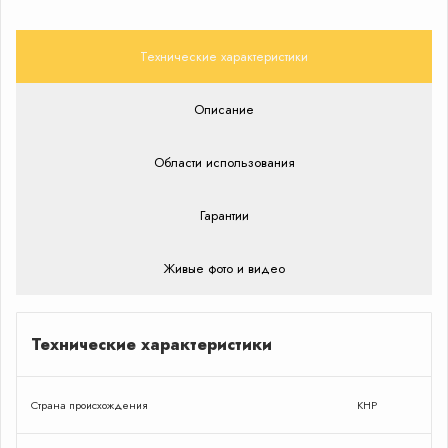
Технические характеристики
Описание
Области использования
Гарантии
Живые фото и видео
Технические характеристики
Страна происхождения
КНР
• • • • • • •
# Your objective:
Copy exactly the lines from the one with "Живые фото и видео" through the last line of the material, keeping both ends.

# Written solution:
Живые фото и видео
Технические характеристики
Страна происхождения
КНР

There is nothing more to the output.